Additionally, the tail material we have for them does not seem to indicate such anatomy. In Cristatusaurus the caudal neural spines are very elongated, which, along with its relatively short legs were noted as possible adaptations for swimming by Arden and colleagues (Arden et al. 2019). However, the spines are also very broad and blade-shaped, almost coming in contact with one another; and their articulating processes appear to be of typical prominence for tetanuran theropods (Sereno et al., 1998). These factors would make the tail more rigid than those of Ichthyovenator and Spinosaurus, which both had more slender caudal neural spines and shrunken articulating vertebral processes. Caudal material for Baryonyx is poor, but isolated neural spines probably belonging to the rear sacrum or front of the tail show a similarly broad, blade-shaped morphology (Charig and Milner, 1997).

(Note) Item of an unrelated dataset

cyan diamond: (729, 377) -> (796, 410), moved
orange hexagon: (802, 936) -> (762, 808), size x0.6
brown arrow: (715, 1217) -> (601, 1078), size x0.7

Overall, it has been reasonably inferred that baryonychines were more terrestrial and had generalist diets and lifestyles, similar to herons or kodiak bears (Arden et al. 2019). This could either represent baryonychines niche partitioning from the more aquatic spinosaurines, or it could mean baryonychines were simply earlier spinosaurs that more closely resembled typical theropods, before the clade transitioned fully to semiaquatic body plans. This might be the case if Baryonychinae is a paraphyletic group as suggested by Marcos Sales and Caesar Schultz in 2017.

*Cristatusaurus lapparenti hails from the same formation as and is almost identical anatomically to Suchomimus tenerensis (Hendrickx et al., 2016), though the former is based on more fragmentary material and so a formalized synonymy has not yet been made pending further examination of the material. In this post, I'll consider Suchomimus tenetensis a junior synonym, given that this is almost certainly the case.

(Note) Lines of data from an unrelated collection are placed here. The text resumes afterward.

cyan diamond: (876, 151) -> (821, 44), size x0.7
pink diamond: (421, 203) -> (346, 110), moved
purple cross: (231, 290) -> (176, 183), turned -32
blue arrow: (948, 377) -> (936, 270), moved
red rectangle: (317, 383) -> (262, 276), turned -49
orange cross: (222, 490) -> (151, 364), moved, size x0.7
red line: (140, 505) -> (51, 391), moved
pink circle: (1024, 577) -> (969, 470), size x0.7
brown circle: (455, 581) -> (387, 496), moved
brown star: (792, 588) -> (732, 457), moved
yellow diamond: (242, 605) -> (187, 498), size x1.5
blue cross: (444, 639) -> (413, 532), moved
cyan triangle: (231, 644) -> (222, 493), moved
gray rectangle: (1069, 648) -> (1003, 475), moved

Tails of Camarillasaurus cirugedae, Phuwiang spinosaurid B, and Vallibonavenatrix cani

We have eight caudal vertebrae from Camarillasaurus and ten from Phuwiang spinosaurid B, both of which date to the Barremian (same time as Baryonyx) and most do not preserve complete neural spines (Samathi, 2019). Due to this early date we can assume they are more basal taxa, for this reason and the lack of data I restored these in the diagram as conventional theropod tails. Though their true complete shape is unknown.

The Vallibonavenatrix holotype preserves four caudal vertebrae (one figured) and is placed within the Spinosaurinae. Its skeleton has many similarities with that of Ichthyovenator, more so than it does with its fellow European spinosaurs, especially in regards to the pelvis and an isolated, fan-shaped neural spine (Malafaia et al., 2020). Thus, I've speculatively restored it above with a similar, though less pronounced tail fin than Ichthyovenator.

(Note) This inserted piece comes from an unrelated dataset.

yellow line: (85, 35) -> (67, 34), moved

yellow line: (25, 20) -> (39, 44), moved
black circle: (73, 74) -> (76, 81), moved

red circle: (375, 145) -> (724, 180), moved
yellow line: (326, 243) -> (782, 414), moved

Tails of Ichthyovenator laosensis and Spinosaurus aegyptiacus

Life reconstruction of Ichthyovenator laosensis
Credit: Own work

The only spinosaurids we have preserved tail fins for are Ichthyovenator and Spinosaurus. The former appears to have had a lobe-shaped one and the latter a more newt/crocodilian-like paddle form. It is worth noting however that that neither of the tail remains we have from these taxa are fully intact, so their complete shapes are still slightly speculative and may change upon future redescription or the discovery of other specimens.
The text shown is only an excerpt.